* [PROBLEM TO SOLVE] Leave the pictures out. Retype exactly the lines below from the one containing "Zeeuwsche Zoute" through the one containing "драга, да секоја", and no others.
|---|
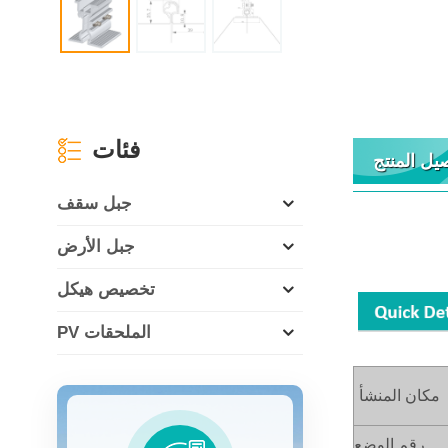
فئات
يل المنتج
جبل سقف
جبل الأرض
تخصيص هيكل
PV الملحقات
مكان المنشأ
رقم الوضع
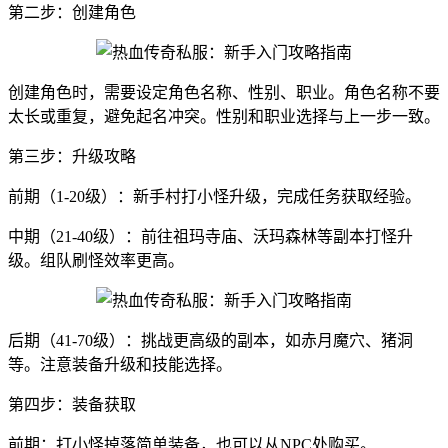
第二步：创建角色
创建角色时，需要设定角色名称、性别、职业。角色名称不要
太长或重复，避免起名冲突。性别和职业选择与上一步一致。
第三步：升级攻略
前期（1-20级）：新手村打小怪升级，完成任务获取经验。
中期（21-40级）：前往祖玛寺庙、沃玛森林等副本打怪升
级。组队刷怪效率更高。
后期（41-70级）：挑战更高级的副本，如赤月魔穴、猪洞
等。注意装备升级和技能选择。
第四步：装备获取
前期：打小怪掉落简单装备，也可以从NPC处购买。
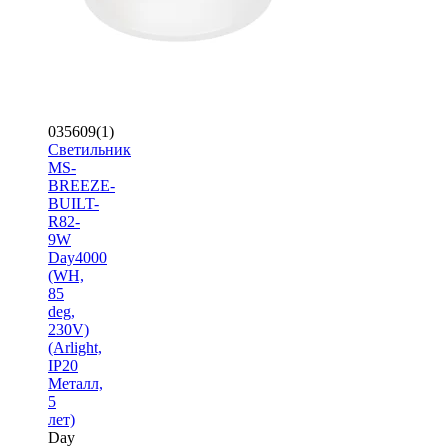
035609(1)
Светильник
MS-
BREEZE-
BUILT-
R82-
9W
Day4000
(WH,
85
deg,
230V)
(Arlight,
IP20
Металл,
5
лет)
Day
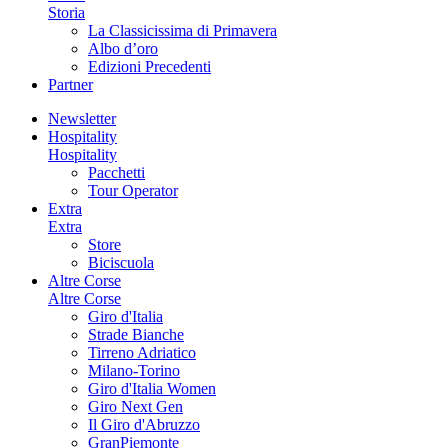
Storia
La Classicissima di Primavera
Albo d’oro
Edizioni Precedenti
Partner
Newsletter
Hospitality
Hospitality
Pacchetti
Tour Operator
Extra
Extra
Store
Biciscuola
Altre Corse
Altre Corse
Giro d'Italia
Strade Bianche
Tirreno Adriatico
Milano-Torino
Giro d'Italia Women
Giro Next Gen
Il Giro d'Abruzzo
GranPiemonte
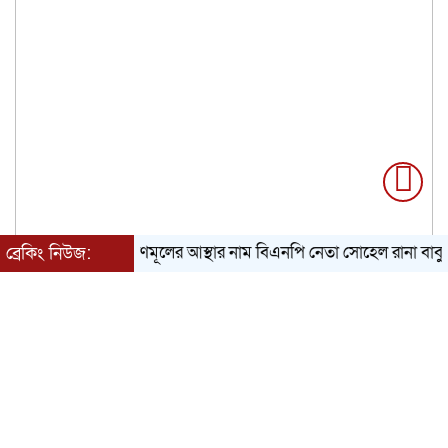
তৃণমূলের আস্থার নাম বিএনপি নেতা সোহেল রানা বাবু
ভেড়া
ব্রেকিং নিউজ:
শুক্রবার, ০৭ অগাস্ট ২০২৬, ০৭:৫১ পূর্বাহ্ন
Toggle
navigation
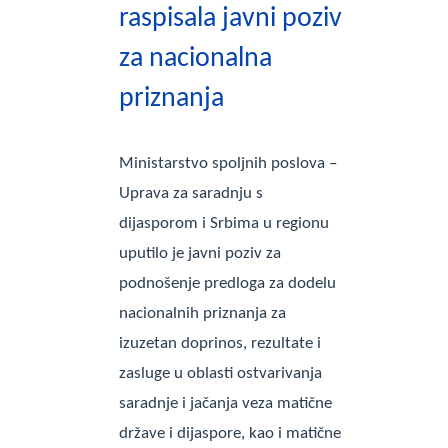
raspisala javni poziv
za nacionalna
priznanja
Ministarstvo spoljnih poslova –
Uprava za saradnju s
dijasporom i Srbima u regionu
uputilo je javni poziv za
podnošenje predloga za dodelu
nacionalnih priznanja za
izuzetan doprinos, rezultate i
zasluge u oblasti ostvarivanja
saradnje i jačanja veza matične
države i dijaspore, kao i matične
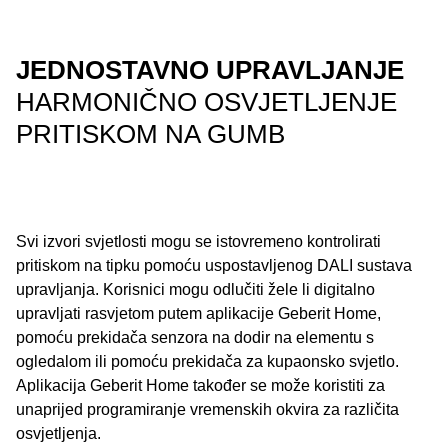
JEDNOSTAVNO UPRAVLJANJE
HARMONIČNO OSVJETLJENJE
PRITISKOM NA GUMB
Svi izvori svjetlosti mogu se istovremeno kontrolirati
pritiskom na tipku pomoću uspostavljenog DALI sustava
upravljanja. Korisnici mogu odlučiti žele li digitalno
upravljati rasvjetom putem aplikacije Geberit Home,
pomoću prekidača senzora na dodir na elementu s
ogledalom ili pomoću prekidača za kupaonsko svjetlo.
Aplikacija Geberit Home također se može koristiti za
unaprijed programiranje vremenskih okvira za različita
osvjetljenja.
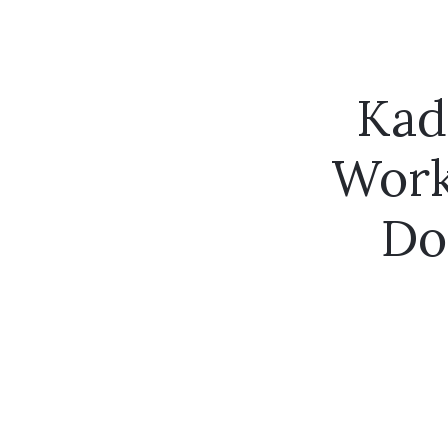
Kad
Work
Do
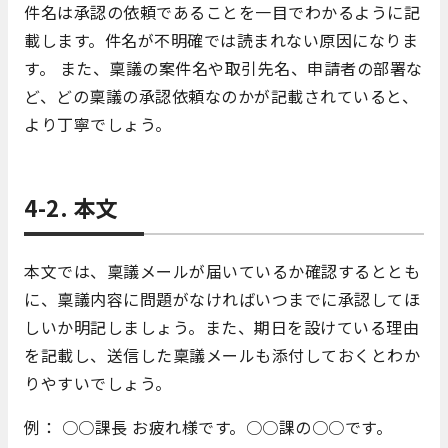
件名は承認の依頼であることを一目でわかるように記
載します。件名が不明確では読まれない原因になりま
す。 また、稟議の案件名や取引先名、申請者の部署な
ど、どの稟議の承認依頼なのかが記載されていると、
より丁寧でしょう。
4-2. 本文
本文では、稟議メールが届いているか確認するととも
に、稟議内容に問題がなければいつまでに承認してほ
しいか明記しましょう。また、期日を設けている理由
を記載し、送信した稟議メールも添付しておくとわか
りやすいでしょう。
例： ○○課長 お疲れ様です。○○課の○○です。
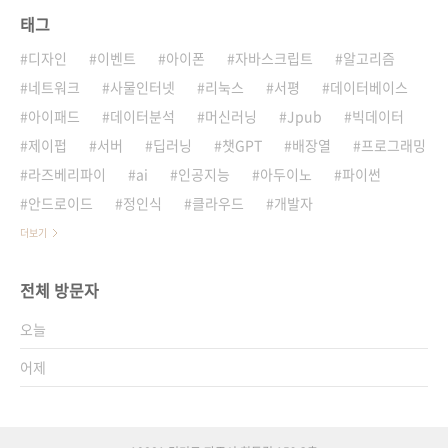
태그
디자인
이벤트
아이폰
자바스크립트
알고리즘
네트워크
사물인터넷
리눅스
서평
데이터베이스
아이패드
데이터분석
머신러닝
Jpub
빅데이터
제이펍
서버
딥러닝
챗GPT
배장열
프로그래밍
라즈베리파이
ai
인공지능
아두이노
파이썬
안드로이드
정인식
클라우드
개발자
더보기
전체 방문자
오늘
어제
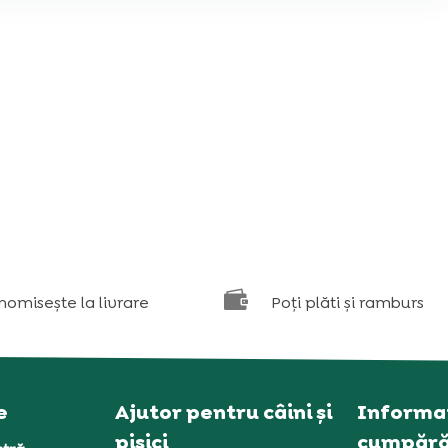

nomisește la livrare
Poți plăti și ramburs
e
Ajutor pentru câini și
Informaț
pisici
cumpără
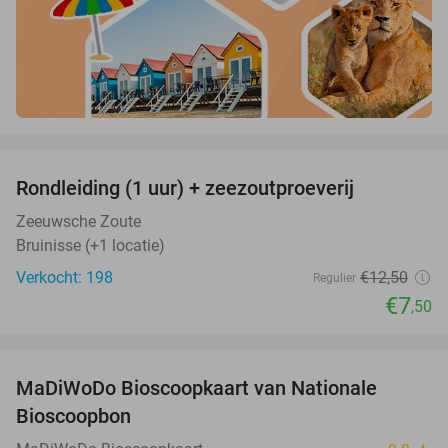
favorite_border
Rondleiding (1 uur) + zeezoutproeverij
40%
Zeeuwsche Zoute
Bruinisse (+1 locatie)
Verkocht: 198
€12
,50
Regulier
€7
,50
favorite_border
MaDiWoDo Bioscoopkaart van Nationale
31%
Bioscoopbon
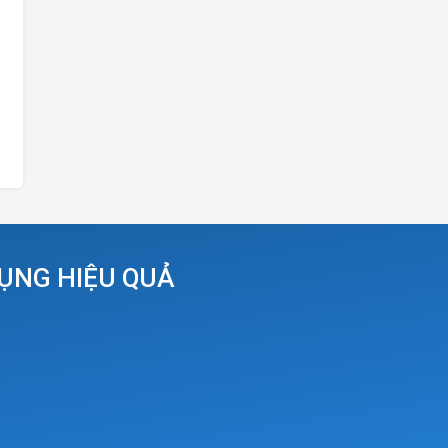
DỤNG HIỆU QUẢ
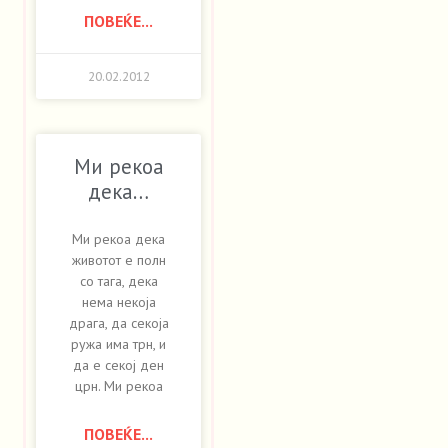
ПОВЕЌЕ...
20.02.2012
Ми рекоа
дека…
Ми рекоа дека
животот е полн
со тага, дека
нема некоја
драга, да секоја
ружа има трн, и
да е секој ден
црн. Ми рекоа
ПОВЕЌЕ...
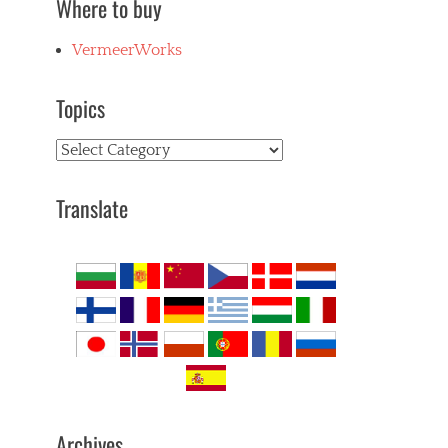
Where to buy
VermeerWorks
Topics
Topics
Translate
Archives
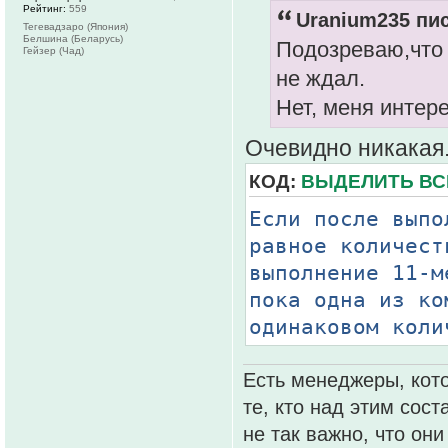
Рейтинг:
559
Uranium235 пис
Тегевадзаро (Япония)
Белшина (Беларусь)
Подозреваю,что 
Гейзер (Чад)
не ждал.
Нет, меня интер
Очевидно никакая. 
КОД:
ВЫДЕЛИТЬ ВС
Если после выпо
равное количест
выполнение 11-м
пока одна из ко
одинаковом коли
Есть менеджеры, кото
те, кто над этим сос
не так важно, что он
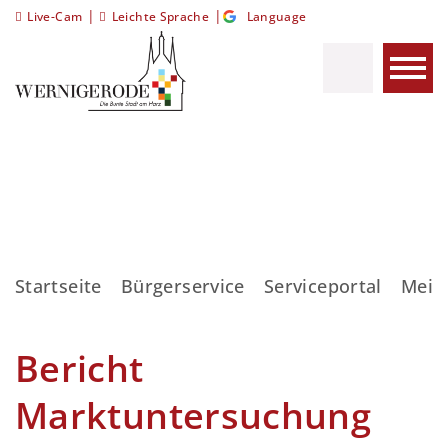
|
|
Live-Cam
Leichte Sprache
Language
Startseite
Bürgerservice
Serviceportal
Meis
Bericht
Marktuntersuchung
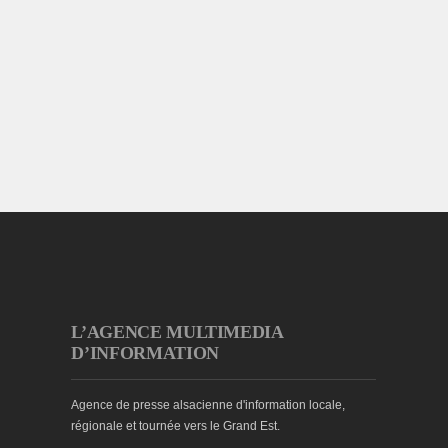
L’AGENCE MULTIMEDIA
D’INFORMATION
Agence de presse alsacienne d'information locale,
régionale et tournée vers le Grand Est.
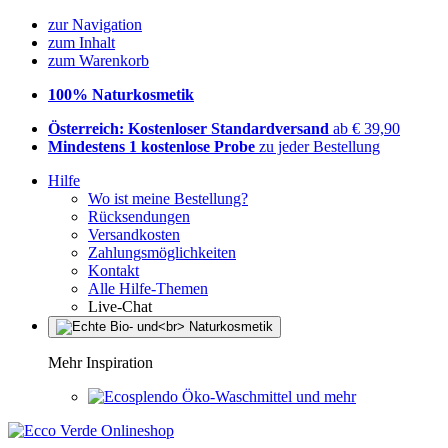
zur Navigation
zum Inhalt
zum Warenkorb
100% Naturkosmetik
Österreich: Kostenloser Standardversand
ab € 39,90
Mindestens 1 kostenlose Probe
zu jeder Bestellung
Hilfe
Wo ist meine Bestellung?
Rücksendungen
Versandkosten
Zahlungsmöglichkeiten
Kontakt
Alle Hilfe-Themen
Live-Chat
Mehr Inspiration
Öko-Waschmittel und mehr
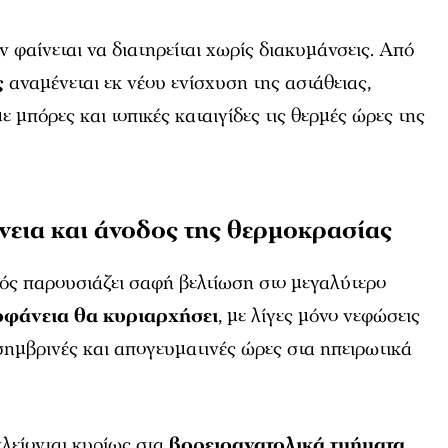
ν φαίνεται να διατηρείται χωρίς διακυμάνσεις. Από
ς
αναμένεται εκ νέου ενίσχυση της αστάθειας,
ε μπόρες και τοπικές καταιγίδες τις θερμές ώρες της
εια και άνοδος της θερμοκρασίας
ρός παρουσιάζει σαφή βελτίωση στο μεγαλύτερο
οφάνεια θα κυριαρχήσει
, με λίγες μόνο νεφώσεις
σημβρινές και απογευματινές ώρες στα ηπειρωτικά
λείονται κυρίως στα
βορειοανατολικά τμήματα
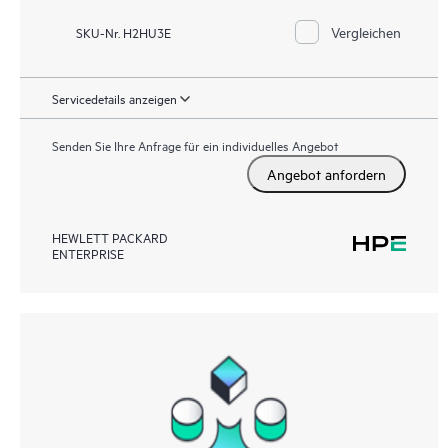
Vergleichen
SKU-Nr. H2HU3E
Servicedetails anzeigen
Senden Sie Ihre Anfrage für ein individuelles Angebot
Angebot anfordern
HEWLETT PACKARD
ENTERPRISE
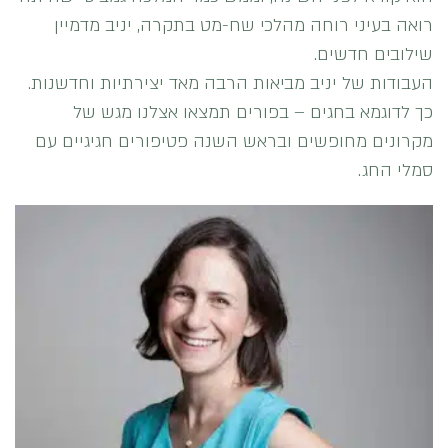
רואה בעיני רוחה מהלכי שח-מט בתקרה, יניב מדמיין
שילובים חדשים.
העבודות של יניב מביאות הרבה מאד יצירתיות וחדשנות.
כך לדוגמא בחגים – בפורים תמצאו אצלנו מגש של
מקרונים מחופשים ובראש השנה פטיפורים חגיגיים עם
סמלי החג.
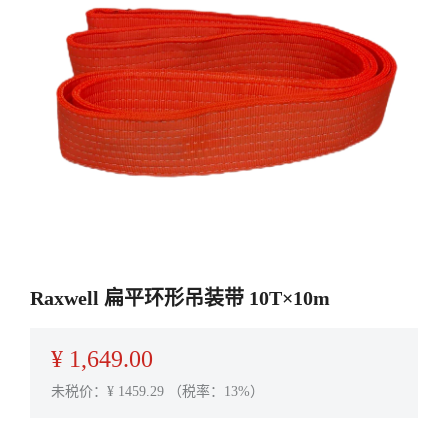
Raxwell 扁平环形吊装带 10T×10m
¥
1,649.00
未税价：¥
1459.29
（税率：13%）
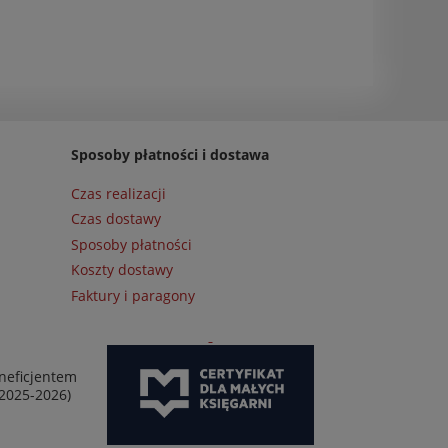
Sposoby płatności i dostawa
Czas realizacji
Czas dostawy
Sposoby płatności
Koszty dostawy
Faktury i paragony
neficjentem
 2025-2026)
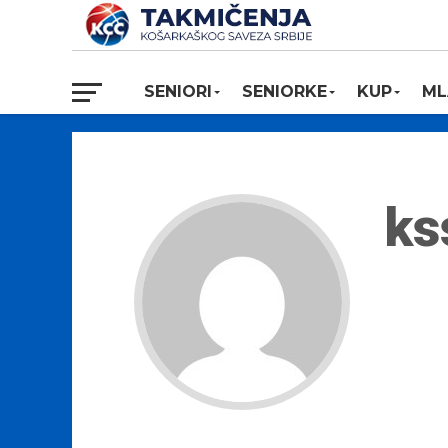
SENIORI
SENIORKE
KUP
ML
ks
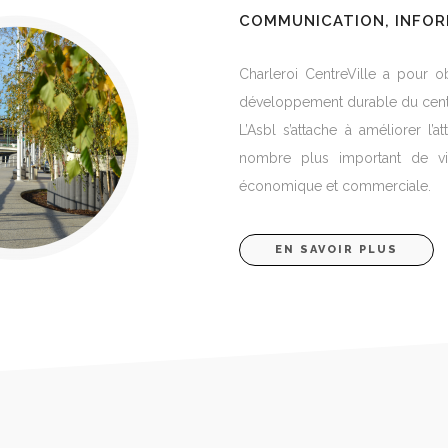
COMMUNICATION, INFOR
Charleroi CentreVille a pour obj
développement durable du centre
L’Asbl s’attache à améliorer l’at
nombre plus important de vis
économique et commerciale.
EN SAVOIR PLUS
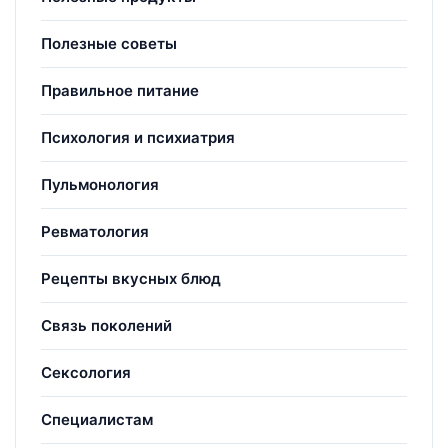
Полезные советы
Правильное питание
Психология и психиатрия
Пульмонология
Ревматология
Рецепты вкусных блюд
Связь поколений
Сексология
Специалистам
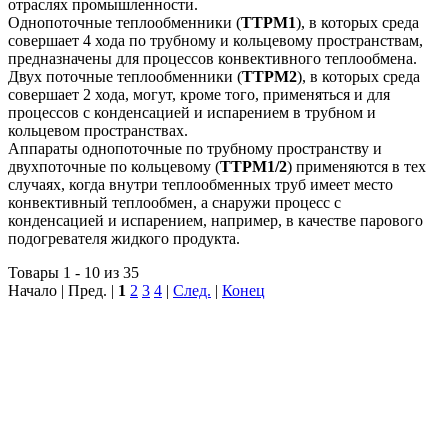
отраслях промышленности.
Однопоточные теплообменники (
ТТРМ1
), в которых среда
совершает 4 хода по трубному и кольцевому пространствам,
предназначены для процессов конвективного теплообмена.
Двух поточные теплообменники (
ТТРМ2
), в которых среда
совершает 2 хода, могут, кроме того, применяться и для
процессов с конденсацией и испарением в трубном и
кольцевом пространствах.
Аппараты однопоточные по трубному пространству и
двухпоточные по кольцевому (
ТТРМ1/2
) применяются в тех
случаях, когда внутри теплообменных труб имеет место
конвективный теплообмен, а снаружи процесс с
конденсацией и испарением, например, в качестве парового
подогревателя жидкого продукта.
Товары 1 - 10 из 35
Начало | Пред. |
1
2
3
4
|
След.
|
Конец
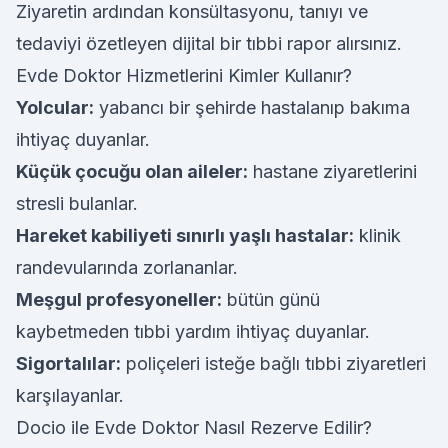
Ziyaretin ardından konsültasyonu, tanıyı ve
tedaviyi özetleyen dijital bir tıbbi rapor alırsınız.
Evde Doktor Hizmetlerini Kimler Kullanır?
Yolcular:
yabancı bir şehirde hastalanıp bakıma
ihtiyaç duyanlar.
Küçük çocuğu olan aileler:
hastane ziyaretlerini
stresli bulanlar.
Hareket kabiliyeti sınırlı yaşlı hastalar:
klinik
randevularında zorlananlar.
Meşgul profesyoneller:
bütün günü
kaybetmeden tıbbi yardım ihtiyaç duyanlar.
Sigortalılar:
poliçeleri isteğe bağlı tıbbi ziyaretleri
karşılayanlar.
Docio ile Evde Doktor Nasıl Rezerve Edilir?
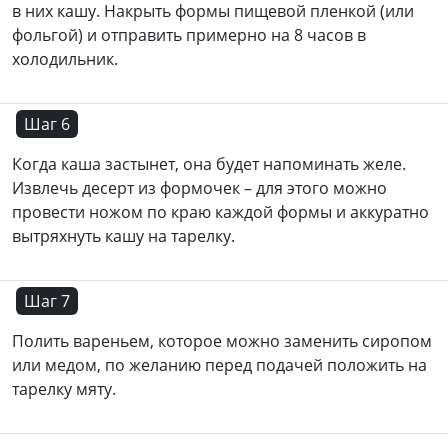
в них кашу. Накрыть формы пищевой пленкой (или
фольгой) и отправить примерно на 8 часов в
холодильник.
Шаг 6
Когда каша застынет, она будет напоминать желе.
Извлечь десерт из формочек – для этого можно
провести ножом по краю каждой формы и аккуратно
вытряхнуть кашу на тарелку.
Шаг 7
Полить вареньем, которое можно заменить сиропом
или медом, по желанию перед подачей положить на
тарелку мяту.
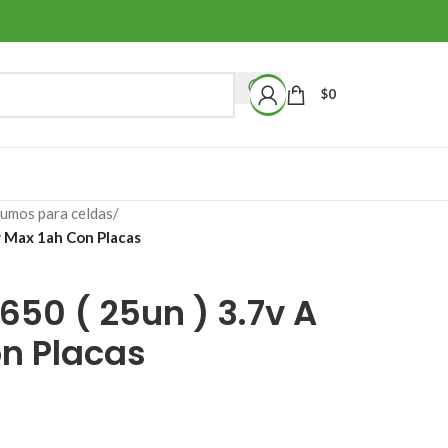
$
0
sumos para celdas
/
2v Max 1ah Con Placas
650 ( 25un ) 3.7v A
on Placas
|---|
* [ANSWER FOR THE TASK]
Zeeuwsche Zoute
Bruinisse (+1 locatie)
Verkocht: 198
€12
,50
Regulier
€7
,50
favorite_border
MaDiWoDo Bioscoopkaart van Nationale
31%
Bioscoopbon
DỤNG HIỆU QUẢ
ПОВЕЌЕ...
20.02.2012
Ми рекоа
дека…
Ми рекоа дека
животот е полн
со тага, дека
нема некоја
драга, да секоја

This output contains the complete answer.